Extracted information below:

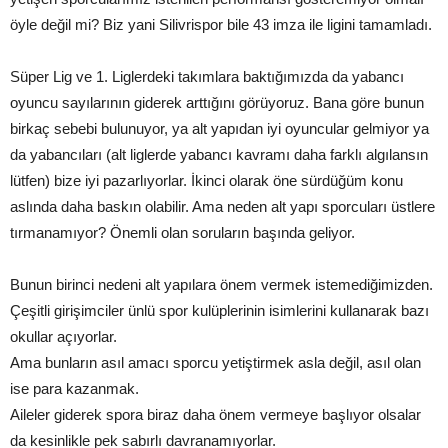
öyle değil mi? Biz yani Silivrispor bile 43 imza ile ligini tamamladı.
Süper Lig ve 1. Liglerdeki takımlara baktığımızda da yabancı
oyuncu sayılarının giderek arttığını görüyoruz. Bana göre bunun
birkaç sebebi bulunuyor, ya alt yapıdan iyi oyuncular gelmiyor ya
da yabancıları (alt liglerde yabancı kavramı daha farklı algılansın
lütfen) bize iyi pazarlıyorlar. İkinci olarak öne sürdüğüm konu
aslında daha baskın olabilir. Ama neden alt yapı sporcuları üstlere
tırmanamıyor? Önemli olan soruların başında geliyor.
Bunun birinci nedeni alt yapılara önem vermek istemediğimizden.
Çeşitli girişimciler ünlü spor kulüplerinin isimlerini kullanarak bazı
okullar açıyorlar.
Ama bunların asıl amacı sporcu yetiştirmek asla değil, asıl olan
ise para kazanmak.
Aileler giderek spora biraz daha önem vermeye başlıyor olsalar
da kesinlikle pek sabırlı davranamıyorlar.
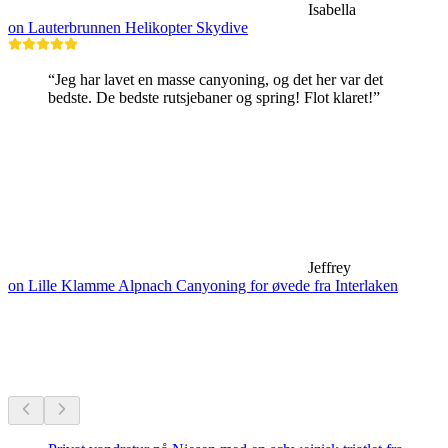
Isabella
on Lauterbrunnen Helikopter Skydive
“Jeg har lavet en masse canyoning, og det her var det
bedste. De bedste rutsjebaner og spring! Flot klaret!”
Jeffrey
on Lille Klamme Alpnach Canyoning for øvede fra Interlaken
Vandreture i nærheden
Alt inden for 20 min kørsel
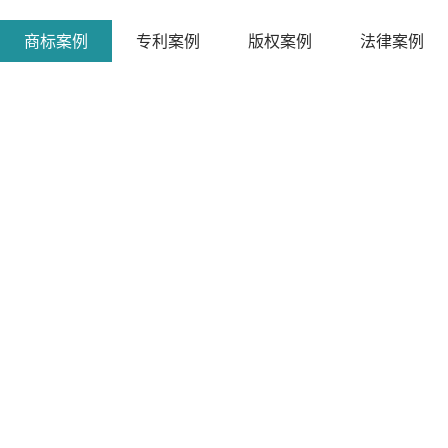
商标案例
专利案例
版权案例
法律案例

End of Extracted information.

Please output the entries above exactly, leaving out every picture.

öyle değil mi? Biz yani Silivrispor bile 43 imza ile ligini tamamladı.
Süper Lig ve 1. Liglerdeki takımlara baktığımızda da yabancı
oyuncu sayılarının giderek arttığını görüyoruz. Bana göre bunun
birkaç sebebi bulunuyor, ya alt yapıdan iyi oyuncular gelmiyor ya
da yabancıları (alt liglerde yabancı kavramı daha farklı algılansın
lütfen) bize iyi pazarlıyorlar. İkinci olarak öne sürdüğüm konu
aslında daha baskın olabilir. Ama neden alt yapı sporcuları üstlere
tırmanamıyor? Önemli olan soruların başında geliyor.
Bunun birinci nedeni alt yapılara önem vermek istemediğimizden.
Çeşitli girişimciler ünlü spor kulüplerinin isimlerini kullanarak bazı
okullar açıyorlar.
Ama bunların asıl amacı sporcu yetiştirmek asla değil, asıl olan
ise para kazanmak.
Aileler giderek spora biraz daha önem vermeye başlıyor olsalar
da kesinlikle pek sabırlı davranamıyorlar.
Isabella
on Lauterbrunnen Helikopter Skydive
“Jeg har lavet en masse canyoning, og det her var det
bedste. De bedste rutsjebaner og spring! Flot klaret!”
Jeffrey
on Lille Klamme Alpnach Canyoning for øvede fra Interlaken
Vandreture i nærheden
Alt inden for 20 min kørsel
商标案例
专利案例
版权案例
法律案例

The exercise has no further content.